Work order:
Copy all lines below that use the word "Search".

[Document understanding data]
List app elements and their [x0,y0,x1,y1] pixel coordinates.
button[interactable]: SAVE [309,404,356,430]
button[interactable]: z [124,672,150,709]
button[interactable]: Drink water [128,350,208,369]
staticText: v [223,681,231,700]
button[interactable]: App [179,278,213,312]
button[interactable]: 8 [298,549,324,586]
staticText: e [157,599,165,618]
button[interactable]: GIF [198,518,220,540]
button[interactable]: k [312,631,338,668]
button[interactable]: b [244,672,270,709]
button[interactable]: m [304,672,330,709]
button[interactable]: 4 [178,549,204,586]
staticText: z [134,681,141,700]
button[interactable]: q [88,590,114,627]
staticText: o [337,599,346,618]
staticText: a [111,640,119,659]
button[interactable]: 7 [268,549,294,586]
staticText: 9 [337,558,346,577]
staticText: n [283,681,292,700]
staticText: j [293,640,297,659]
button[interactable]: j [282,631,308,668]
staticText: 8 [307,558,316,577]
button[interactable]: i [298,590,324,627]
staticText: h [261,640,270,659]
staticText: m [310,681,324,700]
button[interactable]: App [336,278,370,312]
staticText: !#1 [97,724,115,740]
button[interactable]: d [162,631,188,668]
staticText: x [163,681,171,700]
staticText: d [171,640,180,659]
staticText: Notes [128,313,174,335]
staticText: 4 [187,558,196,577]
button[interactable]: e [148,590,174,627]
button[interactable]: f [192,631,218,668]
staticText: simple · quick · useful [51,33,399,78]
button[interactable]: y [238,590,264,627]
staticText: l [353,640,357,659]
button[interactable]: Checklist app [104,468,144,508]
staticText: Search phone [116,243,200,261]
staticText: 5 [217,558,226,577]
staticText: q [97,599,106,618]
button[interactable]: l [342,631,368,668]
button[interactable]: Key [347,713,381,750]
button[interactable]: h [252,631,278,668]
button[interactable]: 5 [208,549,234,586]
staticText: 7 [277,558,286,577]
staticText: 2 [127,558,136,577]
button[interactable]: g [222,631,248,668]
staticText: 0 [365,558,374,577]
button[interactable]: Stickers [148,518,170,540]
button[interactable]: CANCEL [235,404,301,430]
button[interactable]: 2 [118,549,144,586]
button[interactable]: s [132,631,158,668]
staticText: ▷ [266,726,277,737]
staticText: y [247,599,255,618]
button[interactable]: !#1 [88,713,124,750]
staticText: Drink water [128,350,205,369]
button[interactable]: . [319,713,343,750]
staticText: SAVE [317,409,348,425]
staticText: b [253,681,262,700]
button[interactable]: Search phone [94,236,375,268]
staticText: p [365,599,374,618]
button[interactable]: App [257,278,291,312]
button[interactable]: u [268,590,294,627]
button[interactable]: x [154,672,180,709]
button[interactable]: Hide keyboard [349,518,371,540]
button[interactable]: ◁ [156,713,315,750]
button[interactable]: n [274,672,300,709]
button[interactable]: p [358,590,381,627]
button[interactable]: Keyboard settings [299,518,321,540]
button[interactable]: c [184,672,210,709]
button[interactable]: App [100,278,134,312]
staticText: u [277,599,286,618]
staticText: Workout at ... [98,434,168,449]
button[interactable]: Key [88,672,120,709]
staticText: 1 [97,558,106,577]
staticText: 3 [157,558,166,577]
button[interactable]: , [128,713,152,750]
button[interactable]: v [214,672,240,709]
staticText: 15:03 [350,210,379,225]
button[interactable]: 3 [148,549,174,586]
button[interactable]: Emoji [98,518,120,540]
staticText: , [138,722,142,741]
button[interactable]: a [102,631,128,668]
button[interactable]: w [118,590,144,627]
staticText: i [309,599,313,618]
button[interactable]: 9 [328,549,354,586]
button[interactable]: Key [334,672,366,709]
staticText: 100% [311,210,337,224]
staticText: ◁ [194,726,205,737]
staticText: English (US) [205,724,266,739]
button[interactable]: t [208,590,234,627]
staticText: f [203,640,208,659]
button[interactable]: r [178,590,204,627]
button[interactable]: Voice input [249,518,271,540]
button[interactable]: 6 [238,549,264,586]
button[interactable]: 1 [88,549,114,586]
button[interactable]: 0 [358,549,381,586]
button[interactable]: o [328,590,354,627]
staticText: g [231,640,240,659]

Written response:
staticText: Search phone [116,243,200,261]
button[interactable]: Search phone [94,236,375,268]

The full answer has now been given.